In their own sick way, perhaps they did. The love of the chase and the satisfaction of the catch, as momentary as it might be, was probably enough. But wouldn't they need to seek out more stimuli again and again?

A thought popped into my head and it had me sitting up like a puppet tugged by a string.

For a hunter like Angelique, me giving in without her wearing me down, but rather, the governess doing so, was disappointing.

I stood against my will.

"What are you doing?"

My breath caught in my throat when I stared at the governess's box to find that I could no longer see her. Applause erupted and I waited a moment more before I rushed out.

I broke into a run though I told myself it was unnecessary. This was wholly unnecessary. She was safe. This was unnecessary.

Once I reached the proper box, I barged in to silence.

Gregor, sitting even further away from the governess than deemed necessary, flinched at the sight of me.

The woman in question sat with her face turned away. I must have frightened her because she huffed and puffed.

"Cousin?" Gregor said, "Didn't you say until intermission?"

Everything looked all right but I couldn't calm.

Rather than address him, I turned my attention to the governess and waited. Little by little, I began feeling foolish. What was I here for?

"Take me home," a voice said in a quiver.

Gregor stiffened.

I stepped in to make sure I'd heard right. She hadn't spoken to me in over a month.

But when I was close, she didn't repeat her request. I crouched before her but to no avail, she still refused to acknowledge me.

My eyes looked past her down to the stage, then to Angelique on the other side of the room watching us then back to her again.

All this effort. All this time. And the governess did not enjoy it.

"Hey," I said, stroking her shoulder. "We can go if being here doesn't suit you."

She trembled. I recognized that fast breathing; a fit was starting. It was no surprise that I'd trigger one.

I held her neck then brushed her hair back from her face, something I'd done a thousand times before, only to freeze.

There was a handprint.

All life drained out of me. Somewhere in that moment, a part of my brain shut itself off. I no longer had command of myself when I stood and turned.

Gregor cowered from his chair. "Cousin...."

I grabbed him by the vest and hoisted him up, an action that had him reaching for his groin but stopping as to not bring attention to his injury, an injury caused by the governess protecting herself.

"You louse."

"Oh, what does it matter," he protested, "if that's what you keep her for anyway!"

I rolled a fist but something caught my arm.
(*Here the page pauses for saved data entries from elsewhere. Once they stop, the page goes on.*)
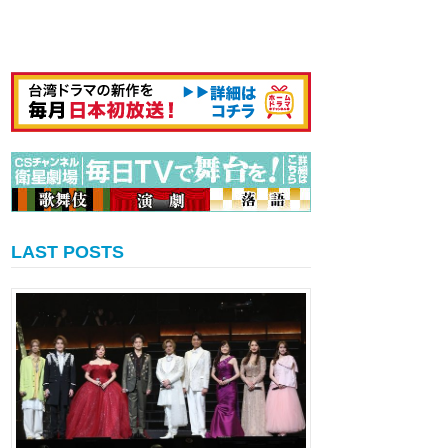
LAST POSTS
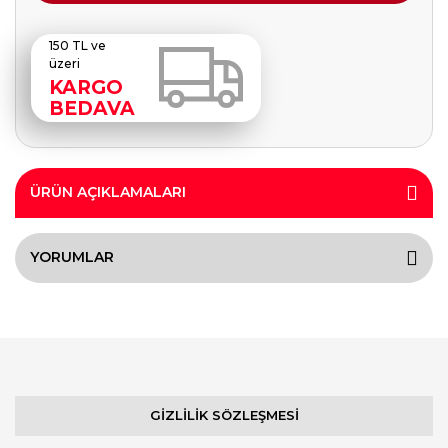
150 TL ve
üzeri
KARGO
BEDAVA
ÜRÜN AÇIKLAMALARI
YORUMLAR
GİZLİLİK SÖZLEŞMESİ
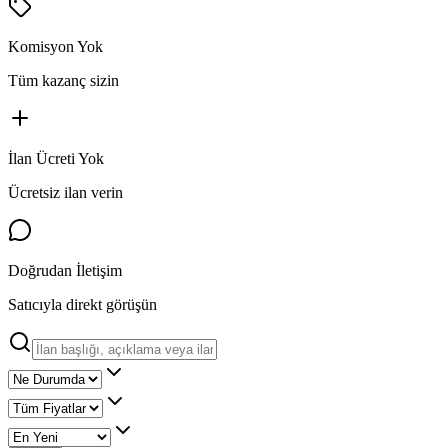
Komisyon Yok
Tüm kazanç sizin
İlan Ücreti Yok
Ücretsiz ilan verin
Doğrudan İletişim
Satıcıyla direkt görüşün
The touch alone mattered more than my vengeance. She was instilling trust in me and although I longed to avenge her honor, I worried for her and her fits more.

After I tossed Gregor back into his chair, I guided the governess out. Her body was stiff by the time we made it to the hallway.

I picked her up and she buried her bruised face in my neck.

Angelique met us before we reached the steps.

It was a small smirk and she countered it quickly but it took everything in me not to revert to my old ways of sharing a few choice words with her.

She wasn't worth it.

"Couldn't have happened to a nicer person," she scoffed.

The governess hid her face against my chest and I regarded Angelique for some time.

And then everything faded. I no longer felt anger towards her, or disgust. Only pity.

"I'd die for this woman," I told her, "but for you, I'd barely offer a second thought. Good hunting."

With one heft to secure the governess, I made my way down those blasted steps, paying no mind to the curious stares we garnered.